With regards to her heritage, America slips some Spanish into her conversations fairly regularly, and she’s attending Sotomayor University. Eagle-eyed readers will note that the university’s slogan is borrowed from the Queen of Tejano herself, Selena - “Como La Flor Con Tanto Amor.” And the school features a diverse group of students including the slightly awkwardly introduced Fifth Element-themed sorority “Leelumultiplass Phi Theta Betas.” I love the idea but their introduction is overwhelmed by their wordy, rhyming dialogue.

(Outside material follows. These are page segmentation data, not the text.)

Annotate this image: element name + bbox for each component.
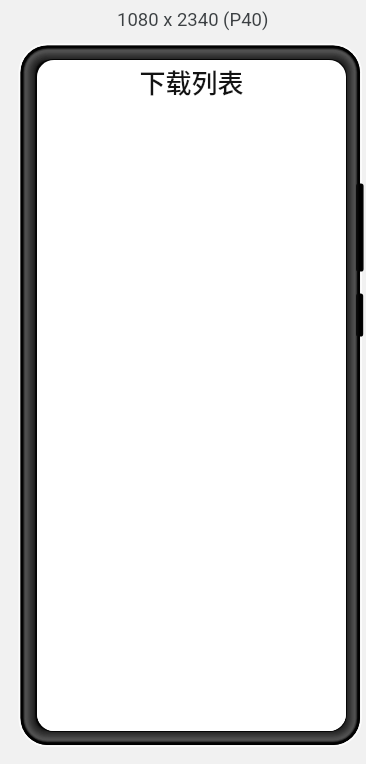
staticText: 1080 x 2340 (P40) [117,9,269,31]
button[interactable]: 下载列表 [37,60,346,98]
button[interactable]: Volume [356,183,364,271]
button[interactable]: Power [356,293,364,336]
staticText: 下载列表 [37,63,346,101]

The pacing of the issue takes a hit when America is late to class. (In fact, it feels like we as readers are as far behind as she suddenly is.) But Joe Quinones and the rest of the art team’s consistently great work throughout the book keeps that from really being a concern. Quinones’s work really embodies the best of what Marvel Comics have to offer. He’s able to deliver iconic action moments and really intense interpersonal ones. And his character designs are absolutely gorgeous. A lot of artists have a problem dressing their characters like real people but Quinones takes a lot of pride in giving even the silent background characters very unique looks. That kind of attention to details makes the world feel a lot more real especially when Rivera is making up large swaths of it. Character aesthetics help underline a character's personality and it goes past just wearing a superhero costume. Quinones also places an emphasis in all of his work on character expressions. There’s nothing more effective in visual storytelling than being able to have a character give a really cutting side-eye or huge smile. It makes Rivera’s script feel more visceral when it needs to be.

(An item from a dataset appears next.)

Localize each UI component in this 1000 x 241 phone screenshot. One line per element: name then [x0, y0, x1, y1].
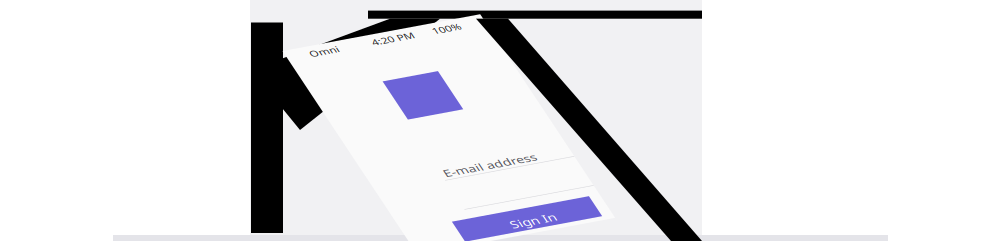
staticText: 100%	[275, 6, 329, 34]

Cynics will be quick to decry Marvel’s push for diversity as a cash-grab, a hollow gesture fueled by capitalism, the disease of political correctness infecting comics, or the last gasps of a company struggling to remain relevant as comic book sales continue to dip. At this point, those arguments are so boring. They don’t want legacy heroes, but they’ll still complain when new characters are created. Regardless of Marvel's reasons, America Chavez has her own solo title, complete with a notable creative team and solid conceit. It’s a triumphant debut that almost dares readers not to be entertained.
The change is here. It’s right now. It’s going to wreck everything. And comic books will be so much better for it.